New Jersey has only two remaining counties with detention contracts, Bergen and Hudson. Essex County decided last month that it would end its contract in August. It also has only one private detention facility, the Elizabeth Detention Center, operated by contractor CoreCivic.
Senate Bill (SB) 3361 was introduced by Senate Majority Leader Loretta Weinberg (D- Teaneck) on January 11. The companion bill, Assembly Bill (AB) 5207, sponsored by Assemblyman Gordon Johnson (D-Bergen), was introduced on January 4 and has been scheduled for a committee hearing on June 2. Both bills not only prohibit new detention contracts, but ban extending or renewing current ones, which would eventually end all of them statewide.

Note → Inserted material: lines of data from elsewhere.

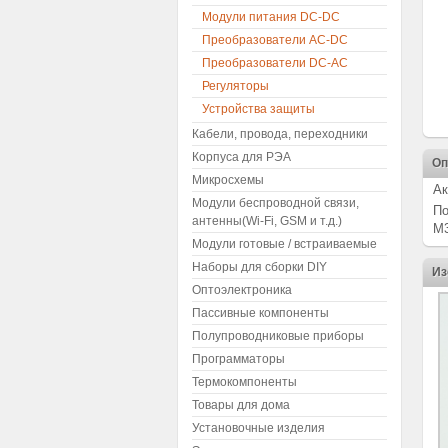
Модули питания DC-DC
Преобразователи AC-DC
Преобразователи DC-AC
Регуляторы
Устройства защиты
Кабели, провода, переходники
Корпуса для РЭА
Оп
Микросхемы
Ак
Модули беспроводной связи,
По
антенны(Wi-Fi, GSM и т.д.)
M3
Модули готовые / встраиваемые
Наборы для сборки DIY
Из
Оптоэлектроника
Пассивные компоненты
Полупроводниковые приборы
Программаторы
Термокомпоненты
Товары для дома
Установочные изделия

SB 3361 was first heard in the Senate Law and Public Safety Committee on March 11, where it was met by significant opposition from local officials and others, concerned not only that ending the contracts would mean more illegal aliens at large in the community who were able to commit new crimes, but also that any illegal aliens who still remained in custody would simply have to be detained in facilities further away in other states. Moreover, some opponents stressed that the contracts are also significant streams of federal revenue to the counties—without which taxes might have to go up and services could be cut—as well as providing well-paid unionized jobs.
The committee did not vote on the bill at the hearing in March, but on May 20 they voted it out on party lines, four to two. Senators Nia Gill (D-Montclair), Linda Greenstein (D-Cranbury), Joseph Cryan (D-Union) and Nicholas Sacco (D-North Bergen) voted for it while Anthony M. Bucco (D-Denville) and Declan J. O’Scanlon Jr. (R-Holmdel) voted against it.
Notably, however, the committee did not report the bill directly to the Senate floor. Instead, they referred it to another committee, the Committee on Budget and Appropriations.
Open-borders advocates renewed their calls for Assembly Speaker Craig Coughlin (D-South Amboy) to schedule the Assembly bill for committee hearings immediately, and for floor votes by both chambers before their summer recess. Just as with drivers’ licenses in 2019, however, it would not be surprising for the legislature to wait until after elections in November and then pass the bills in the “lame duck” session, a common practice with controversial bills in the Garden State.